The amount of information each district was able to provide varied greatly, as did the districts’ approaches for tracking expenses for basic needs services. We asked each of the districts we reviewed to provide us with funding information for its spending on the basic needs services it provides to students. Nine of the 10 districts we reviewed were able to provide some information on basic needs spending, although not all could provide spending for both restricted and unrestricted funding sources. Of the nine districts that provided information, some provided expenses for one specific program but others provided spending for multiple programs that they considered to fall under basic needs services. For example, MiraCosta provided us with information for one specific program—Campus Assessment, Resources and Education program—which provides a holistic approach to help students succeed while addressing any challenges they may be experiencing in meeting their basic needs such as food, housing, transportation, mental health support, and childcare. In contrast, El Camino provided us with information related to several programs, such as the CalFresh Outreach Program, Student Food and Housing Support, Basic Needs Center, and Hunger‑Free Campus. Four districts—Merced, Napa, Rio Hondo, and Redwoods—could provide information about their spending on basic needs services from restricted funds but could not for such spending from the unrestricted general fund. Mt. San Antonio indicated that it provided expenses related to restricted funding programs specific to basic needs, but there are other restricted funding programs that it uses to provide basic needs services that are not included in the amounts provided due to the complexity of tracking those expenditures. San Diego could not provide information on basic needs services spending from either funding source. The district explained that it is difficult to show precisely how much it spent on basic needs services because such spending is spread across several accounting codes that are also used for other expenses.

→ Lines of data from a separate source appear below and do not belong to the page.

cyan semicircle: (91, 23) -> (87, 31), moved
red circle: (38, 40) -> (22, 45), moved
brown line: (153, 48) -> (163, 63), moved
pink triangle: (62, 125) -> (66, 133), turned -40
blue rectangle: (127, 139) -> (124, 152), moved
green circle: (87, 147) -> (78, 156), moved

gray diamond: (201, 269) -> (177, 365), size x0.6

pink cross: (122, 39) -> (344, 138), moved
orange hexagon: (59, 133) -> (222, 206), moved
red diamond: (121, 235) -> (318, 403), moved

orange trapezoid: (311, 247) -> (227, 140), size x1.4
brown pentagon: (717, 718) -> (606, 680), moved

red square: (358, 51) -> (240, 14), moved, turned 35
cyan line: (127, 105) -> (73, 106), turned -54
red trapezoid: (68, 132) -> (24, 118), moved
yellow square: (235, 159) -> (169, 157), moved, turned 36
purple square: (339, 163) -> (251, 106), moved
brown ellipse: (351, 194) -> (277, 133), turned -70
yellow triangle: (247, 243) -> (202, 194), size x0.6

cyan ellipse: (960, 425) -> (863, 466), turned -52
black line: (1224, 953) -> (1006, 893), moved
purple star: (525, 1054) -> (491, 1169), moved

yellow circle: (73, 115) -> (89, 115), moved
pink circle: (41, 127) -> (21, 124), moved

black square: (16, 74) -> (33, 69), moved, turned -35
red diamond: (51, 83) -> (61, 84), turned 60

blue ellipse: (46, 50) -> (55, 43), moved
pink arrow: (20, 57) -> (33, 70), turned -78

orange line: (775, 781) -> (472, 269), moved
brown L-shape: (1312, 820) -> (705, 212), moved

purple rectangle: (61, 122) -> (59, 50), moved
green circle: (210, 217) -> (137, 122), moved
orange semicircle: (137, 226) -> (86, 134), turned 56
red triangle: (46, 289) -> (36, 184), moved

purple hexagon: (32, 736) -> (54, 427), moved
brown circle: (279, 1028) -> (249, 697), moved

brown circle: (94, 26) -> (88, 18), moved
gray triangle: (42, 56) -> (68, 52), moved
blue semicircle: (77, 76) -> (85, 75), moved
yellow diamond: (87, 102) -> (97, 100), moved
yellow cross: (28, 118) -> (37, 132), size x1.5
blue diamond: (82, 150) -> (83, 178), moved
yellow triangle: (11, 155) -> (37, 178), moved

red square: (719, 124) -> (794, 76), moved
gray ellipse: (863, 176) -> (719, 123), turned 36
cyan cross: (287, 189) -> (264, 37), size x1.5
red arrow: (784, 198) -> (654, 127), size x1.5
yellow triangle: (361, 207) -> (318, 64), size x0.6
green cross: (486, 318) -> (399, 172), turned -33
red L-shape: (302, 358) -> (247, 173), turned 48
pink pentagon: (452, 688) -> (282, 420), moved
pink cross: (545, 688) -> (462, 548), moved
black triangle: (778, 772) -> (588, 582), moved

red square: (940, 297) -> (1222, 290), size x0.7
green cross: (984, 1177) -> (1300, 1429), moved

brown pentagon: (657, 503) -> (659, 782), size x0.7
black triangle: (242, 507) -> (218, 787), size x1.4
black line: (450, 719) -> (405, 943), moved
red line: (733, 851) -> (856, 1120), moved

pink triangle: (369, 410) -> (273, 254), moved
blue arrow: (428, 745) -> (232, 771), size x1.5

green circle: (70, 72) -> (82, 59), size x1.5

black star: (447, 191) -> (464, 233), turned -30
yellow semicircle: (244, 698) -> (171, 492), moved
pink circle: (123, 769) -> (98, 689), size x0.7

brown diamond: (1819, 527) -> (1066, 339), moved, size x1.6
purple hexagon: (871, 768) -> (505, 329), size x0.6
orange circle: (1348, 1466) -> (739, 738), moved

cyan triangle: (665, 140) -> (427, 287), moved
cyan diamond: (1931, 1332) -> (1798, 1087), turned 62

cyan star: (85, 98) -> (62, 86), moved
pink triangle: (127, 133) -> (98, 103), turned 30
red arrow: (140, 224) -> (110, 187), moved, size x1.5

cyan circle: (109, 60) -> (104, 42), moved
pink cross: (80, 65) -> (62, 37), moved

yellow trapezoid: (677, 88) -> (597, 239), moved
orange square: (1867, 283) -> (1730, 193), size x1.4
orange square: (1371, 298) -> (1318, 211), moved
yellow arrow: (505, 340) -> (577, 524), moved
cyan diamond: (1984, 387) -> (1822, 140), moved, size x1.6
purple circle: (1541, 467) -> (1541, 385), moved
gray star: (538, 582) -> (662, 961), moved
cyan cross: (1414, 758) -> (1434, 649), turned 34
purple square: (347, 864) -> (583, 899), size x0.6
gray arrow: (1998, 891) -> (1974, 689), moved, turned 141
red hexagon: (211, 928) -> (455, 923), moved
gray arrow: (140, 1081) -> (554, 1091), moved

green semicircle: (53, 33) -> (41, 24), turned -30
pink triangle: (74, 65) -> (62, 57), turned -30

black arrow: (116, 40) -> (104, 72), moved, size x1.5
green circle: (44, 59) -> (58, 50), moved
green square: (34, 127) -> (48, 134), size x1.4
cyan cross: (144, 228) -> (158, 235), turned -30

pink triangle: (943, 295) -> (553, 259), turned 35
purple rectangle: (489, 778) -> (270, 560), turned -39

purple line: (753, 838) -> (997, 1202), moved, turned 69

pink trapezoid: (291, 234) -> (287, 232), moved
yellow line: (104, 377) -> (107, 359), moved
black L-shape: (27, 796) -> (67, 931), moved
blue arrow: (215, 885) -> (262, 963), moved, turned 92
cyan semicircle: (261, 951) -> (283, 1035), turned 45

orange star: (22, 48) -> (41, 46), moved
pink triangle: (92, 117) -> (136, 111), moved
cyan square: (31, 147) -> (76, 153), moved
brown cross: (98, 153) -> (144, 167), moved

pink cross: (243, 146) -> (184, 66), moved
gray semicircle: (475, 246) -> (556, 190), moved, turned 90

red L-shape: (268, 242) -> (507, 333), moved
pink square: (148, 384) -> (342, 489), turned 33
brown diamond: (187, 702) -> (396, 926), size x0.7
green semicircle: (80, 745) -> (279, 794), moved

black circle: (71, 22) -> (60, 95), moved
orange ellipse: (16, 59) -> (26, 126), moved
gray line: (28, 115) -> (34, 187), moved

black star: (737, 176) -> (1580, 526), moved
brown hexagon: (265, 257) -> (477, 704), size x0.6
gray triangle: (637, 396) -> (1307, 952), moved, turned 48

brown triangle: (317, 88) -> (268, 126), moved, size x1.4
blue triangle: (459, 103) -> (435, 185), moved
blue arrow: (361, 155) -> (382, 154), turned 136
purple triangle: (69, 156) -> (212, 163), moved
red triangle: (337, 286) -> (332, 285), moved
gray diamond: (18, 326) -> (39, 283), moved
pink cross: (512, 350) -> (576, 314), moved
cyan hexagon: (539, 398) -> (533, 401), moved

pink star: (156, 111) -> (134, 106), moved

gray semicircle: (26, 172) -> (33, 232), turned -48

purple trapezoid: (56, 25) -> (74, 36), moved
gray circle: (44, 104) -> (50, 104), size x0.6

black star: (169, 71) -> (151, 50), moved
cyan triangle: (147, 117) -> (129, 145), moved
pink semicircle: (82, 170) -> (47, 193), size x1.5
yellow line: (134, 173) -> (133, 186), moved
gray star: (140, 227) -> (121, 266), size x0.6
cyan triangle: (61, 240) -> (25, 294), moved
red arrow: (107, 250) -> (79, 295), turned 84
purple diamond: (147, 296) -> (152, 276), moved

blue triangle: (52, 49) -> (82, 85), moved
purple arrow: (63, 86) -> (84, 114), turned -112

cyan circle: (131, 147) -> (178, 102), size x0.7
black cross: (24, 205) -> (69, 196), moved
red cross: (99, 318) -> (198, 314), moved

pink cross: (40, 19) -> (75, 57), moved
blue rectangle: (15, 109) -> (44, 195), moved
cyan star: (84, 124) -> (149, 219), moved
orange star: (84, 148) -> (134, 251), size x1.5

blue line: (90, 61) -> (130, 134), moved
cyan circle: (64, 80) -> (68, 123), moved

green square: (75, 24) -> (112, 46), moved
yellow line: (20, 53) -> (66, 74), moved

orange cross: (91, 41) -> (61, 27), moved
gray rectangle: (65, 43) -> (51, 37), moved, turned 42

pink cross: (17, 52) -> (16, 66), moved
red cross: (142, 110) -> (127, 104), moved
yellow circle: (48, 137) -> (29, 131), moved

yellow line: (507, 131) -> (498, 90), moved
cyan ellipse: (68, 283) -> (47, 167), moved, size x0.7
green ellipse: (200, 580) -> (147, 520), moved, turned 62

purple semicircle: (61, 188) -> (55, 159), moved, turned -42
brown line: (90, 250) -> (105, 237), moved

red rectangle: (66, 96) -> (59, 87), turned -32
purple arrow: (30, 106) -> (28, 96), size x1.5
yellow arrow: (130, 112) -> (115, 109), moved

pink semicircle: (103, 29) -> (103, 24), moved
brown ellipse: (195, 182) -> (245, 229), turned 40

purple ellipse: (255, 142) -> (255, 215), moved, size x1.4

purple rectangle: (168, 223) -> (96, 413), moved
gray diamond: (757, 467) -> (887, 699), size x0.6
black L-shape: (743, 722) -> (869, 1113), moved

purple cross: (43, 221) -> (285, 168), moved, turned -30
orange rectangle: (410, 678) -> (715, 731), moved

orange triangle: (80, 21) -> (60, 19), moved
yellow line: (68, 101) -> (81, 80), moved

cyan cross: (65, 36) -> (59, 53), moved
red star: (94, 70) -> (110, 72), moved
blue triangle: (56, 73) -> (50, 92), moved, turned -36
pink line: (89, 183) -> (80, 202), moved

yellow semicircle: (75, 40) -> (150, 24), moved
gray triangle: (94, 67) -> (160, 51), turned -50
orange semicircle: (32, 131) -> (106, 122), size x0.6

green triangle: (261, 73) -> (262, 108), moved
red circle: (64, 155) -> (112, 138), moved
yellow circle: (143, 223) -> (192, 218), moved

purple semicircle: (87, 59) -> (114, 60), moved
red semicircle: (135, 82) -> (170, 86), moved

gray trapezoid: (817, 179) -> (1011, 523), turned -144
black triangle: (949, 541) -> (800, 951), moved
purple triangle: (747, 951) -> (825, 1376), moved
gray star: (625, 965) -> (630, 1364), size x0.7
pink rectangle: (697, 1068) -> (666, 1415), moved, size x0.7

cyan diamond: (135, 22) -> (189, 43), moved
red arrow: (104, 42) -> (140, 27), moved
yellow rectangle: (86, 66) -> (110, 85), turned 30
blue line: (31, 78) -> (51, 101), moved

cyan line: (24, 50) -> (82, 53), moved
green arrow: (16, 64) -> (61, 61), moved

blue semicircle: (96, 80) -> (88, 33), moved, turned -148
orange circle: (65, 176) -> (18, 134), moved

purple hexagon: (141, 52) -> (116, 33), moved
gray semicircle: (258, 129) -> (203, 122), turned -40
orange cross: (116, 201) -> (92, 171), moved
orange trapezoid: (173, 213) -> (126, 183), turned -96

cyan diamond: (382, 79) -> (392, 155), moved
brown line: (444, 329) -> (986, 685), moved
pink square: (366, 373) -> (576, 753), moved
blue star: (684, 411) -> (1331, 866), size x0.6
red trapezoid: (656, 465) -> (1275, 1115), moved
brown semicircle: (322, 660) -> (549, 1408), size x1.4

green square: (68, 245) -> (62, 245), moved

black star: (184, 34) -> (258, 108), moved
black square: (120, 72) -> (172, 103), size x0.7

Although districts reported information inconsistently, most districts indicated that they pay for their basic needs services programs primarily using restricted funds. Because the 50 percent calculation excludes expenses from restricted funds, the spending on these services does not affect districts’ compliance with the 50 Percent Law. For example, El Camino indicated that its basic needs services were funded exclusively using restricted funds. Further, San Diego, which could not provide basic needs services data to us, indicated that basic needs services are currently funded almost exclusively through restricted funds.
Districts we reviewed reported that their basic needs services spending from the unrestricted general fund could make up as much as 0.47 percent of the Current Educational Expenses or the denominator, as Table 3 shows. Some districts—for example, Los Rios and Mt. San Antonio—indicated that they spent unrestricted funding on basic needs services, which the 50 percent calculation includes, and basic needs services were 0.13 percent and 0.09 percent of the Current Educational Expenses that year, respectively. Further, MiraCosta indicated that 34 percent of its spending on basic needs services in fiscal year 2022–23 was from its unrestricted fund. This spending was 0.26 percent of the Current Educational Expenses of the 50 percent calculation in fiscal year 2022–23.
Because of inconsistencies in the data the districts provided, the Chancellor’s Office should update the accounting manual to fully prescribe how districts should account for basic needs services spending. This should include an accounting code for basic needs services and specify which basic needs services districts should classify under this code. Because of the importance of basic needs services for students, and the Legislature’s interest in the impact of basic needs services on districts’ compliance with the 50 Percent Law, districts should track this information. Further, some districts we reviewed indicated that if restricted funds become less available, districts may need to cut services, find other restricted funding, or use unrestricted funding, which could impact their compliance with the 50 Percent Law. When the Chancellor’s Office updates its accounting manual to specify how districts should track spending on basic needs services, the Legislature could require the Chancellor’s Office to report that data to it to better understand whether providing basic needs services will have a larger impact on their compliance with the 50 Percent Law.
The Chancellor’s Office’s Limited Oversight Allowed Multiple Districts to Inaccurately Report Their Compliance Rates
Key Points
- From fiscal years 2018–19 through 2022–23, only five of the 73 districts reported noncompliance with the 50 Percent Law.
- Insufficient guidance from the Chancellor’s Office may have caused some districts to inaccurately report their compliance with the 50 Percent Law.
- Because most noncompliant districts are community supported, and do not receive funding through state apportionment, the Chancellor’s Office lacks a viable enforcement mechanism to hold noncompliant districts accountable.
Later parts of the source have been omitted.